Henderson was a member of the Board of Trustees of the Ford Foundation and was president and chairman of the executive committee of the Southern Regional Council. He was also a director of the National Urban Coalition; National Bureau of Economic Research; Common Cause; Atlanta Chamber of Commerce; Martin Luther King Center for Social Change; and was a trustee of American University. He was co-chairman of the Interstate Committee on Human Resources and Public Services of the Southern Growth Policies Board, and was chairman of the Atlanta Regional Commission Health Manpower Task Force.

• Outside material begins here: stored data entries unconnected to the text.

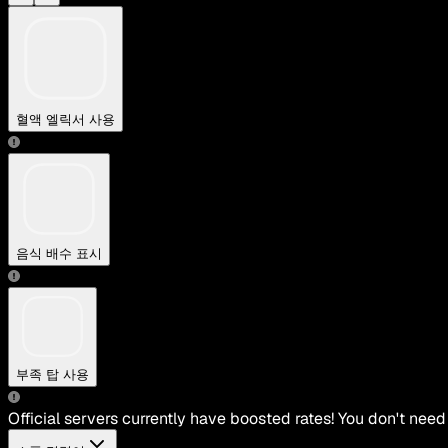
혈액 엘릭서 사용
음식 배수 표시
부족 탑 사용
Official servers currently have boosted rates! You don't need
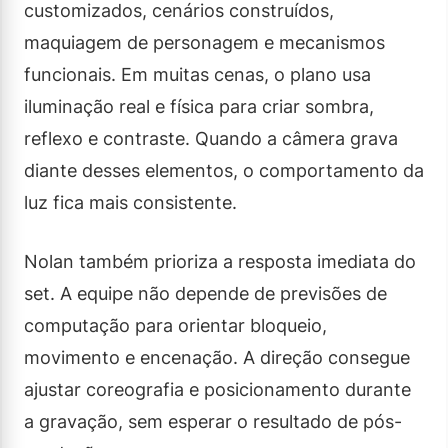
customizados, cenários construídos,
maquiagem de personagem e mecanismos
funcionais. Em muitas cenas, o plano usa
iluminação real e física para criar sombra,
reflexo e contraste. Quando a câmera grava
diante desses elementos, o comportamento da
luz fica mais consistente.
Nolan também prioriza a resposta imediata do
set. A equipe não depende de previsões de
computação para orientar bloqueio,
movimento e encenação. A direção consegue
ajustar coreografia e posicionamento durante
a gravação, sem esperar o resultado de pós-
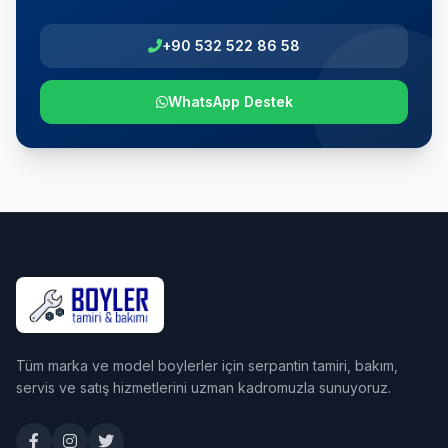
+90 532 522 86 58
WhatsApp Destek
Tüm marka ve model boylerler için serpantin tamiri, bakım,
servis ve satış hizmetlerini uzman kadromuzla sunuyoruz.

Henderson was a founding member of the Black Academy of Arts and Sciences and was a fellow in the American Academy of Arts and Sciences. Henderson was a life member of the National Association for the Advancement of Colored People and was a director of the Voter Education Project. Other directorships included the Atlanta Urban League; Atlanta Community Chest; Atlanta chapter of the National Conference of Christians and Jews; and Atlanta Civil Liberties Union.

Henderson served as co-chairman of Atlanta Mayor Maynard Jackson's Reorganization Task Force in 1973, and as education co-chairman of then Governor Jimmy Carter's Goals for Georgia Progress. He participated in President Gerald Ford's White House Conference on Inflation in 1974.

Henderson received the Medal for Distinguished Service from Columbia University in 1970, and was the recipient of the W.E.B. DuBois Award of the Association of Social and Behavioral Scientists in 1974.

==Death==
Henderson died on January 28, 1976, in Atlanta, Georgia, at age 52.